A similar story for Frankie Knuckles and Adeva, their current collaborations producing some of the best garage tunes heard for years, possibly due to the way they are a throwback to the classic garage tunes of the late 1980s. This hit follows on from Too Many Fish In The Sea which reached Number 34 in May.


One curious chart trend of 1995 which has for obvious reasons gone hitherto unremarked upon in these pages is the rise of the moods album. Since Spring the album chart has been dotted with a series of concept albums, marketed through TV advertising which feature renditions of recent hits performed by Pan Pipes and Acoustic Guitars. What would once have been seen as elevator muzak has suddenly become an essential lifestyle purchase. One such album is the 'Sacred Spirit' project, an album of American Indian chants set to a modern new age beat.

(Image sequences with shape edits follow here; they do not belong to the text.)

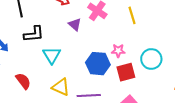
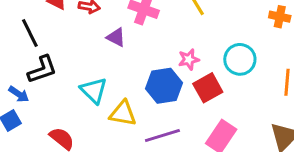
black L-shape: (34, 34) -> (42, 69), moved
yellow triangle: (61, 87) -> (123, 113), moved

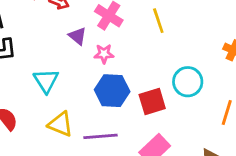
pink star: (189, 59) -> (104, 54), moved
yellow triangle: (123, 113) -> (61, 124), moved

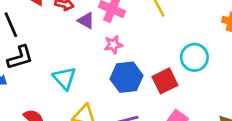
purple triangle: (78, 36) -> (86, 21), moved

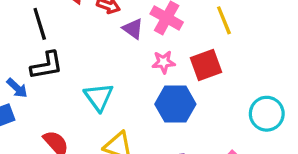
cyan circle: (194, 57) -> (267, 114), moved
red square: (165, 81) -> (206, 65), moved

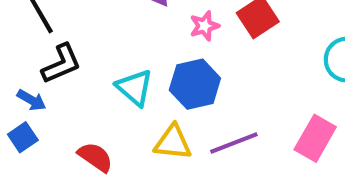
blue hexagon: (175, 104) -> (195, 84), moved

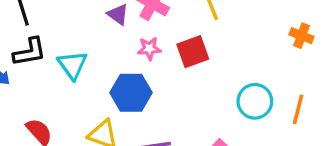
cyan triangle: (135, 88) -> (72, 65), moved

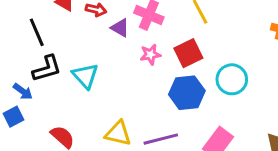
blue hexagon: (131, 93) -> (187, 93), moved
cyan circle: (255, 101) -> (232, 79), moved

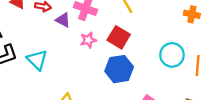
red square: (188, 53) -> (119, 37), turned -30
cyan circle: (232, 79) -> (172, 55), moved

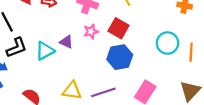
purple triangle: (63, 20) -> (66, 42), moved
cyan triangle: (37, 60) -> (45, 51), turned 48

The album faltered when first released last year but became such a smash on the continent that it has been re-promoted and has spent the past month or so firmly in the Top 20 (this week it slips a couple of places to Number 19). The album now receives a further boost with the release of a single, which duly creeps into the bottom end of the Top 40.

40 EXODUS (Sunscreem)

Hear that? It is the sound of a comeback misfiring. Sunscreem looked set for huge success in 1992 when their second single Love U More made Number 23. That was followed by a string of medium-sized hits such as Perfect Motion and a cover of Marianne Faithful's Broken English. Since the end of 1993 the band have been silent but now return with a new single, similar in style to their earlier hits but one which has falled tragically short of a respectable chart placing.